The jolt of a stem cell transplant - the rapid erasure or diminishment of the immune system produced by pre-transplant chemotherapy, as well as measures to prevent graft-versus-host disease - can give CMV a chance to reawaken and run amok before the newly reconstituted immune system takes hold. In the early years of bone marrow transplant therapy, 60 to 70 percent of transplant recipients developed CMV infection, Marty recounts. Of those, 20 to 30 percent contracted CMV pneumonia, and of those, 80 percent died of the disease.

In previous clinical trials, several drugs aimed at preventing CMV infection in stem cell transplant patients either were not effective or produced intolerable side effects. In the absence of safe preventive drugs, physicians worked out a "surveillance" approach in which they provide treatment only when patients develop CMV infection, and only for a short period of time. This strategy has largely been a success: patients now have just a 2 or 3 percent chance of getting CMV disease affecting the lungs or other organs.

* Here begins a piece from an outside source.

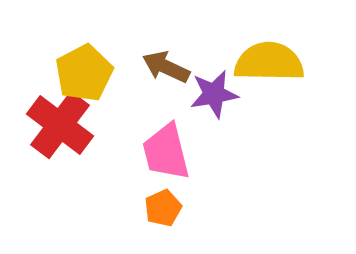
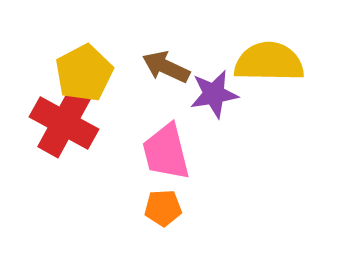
red cross: moved 4 px right, 2 px up; rotated 8 degrees counterclockwise
orange pentagon: rotated 21 degrees clockwise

Still, the often harsh side effects of current drugs were reason to continue the search for a useful preventive agent.

Letermovir works by a different mechanism from previously tested agents, which block an enzyme known as DNA polymerase, which viruses use to duplicate their DNA. (Human cells use the same process to replicate their own DNA.) By contrast, letermovir blocks a process by which CMV is "packaged" inside infected cells - a wrapping that allows it to go on and infect other cells. The fact that this process does not occur in human cells may explain in part why letermovir usually gives rise to only mild side effects, researchers say.

In the trial, patients received letermovir or a placebo beginning an average of nine days after transplant. "The goal was to suppress the virus before it has a chance to become active," Marty remarked. "The results of this trial offer encouragement that letermovir can offer a new strategy for donor stem cell transplant patients in preventing the emergence of CMV infection following transplant."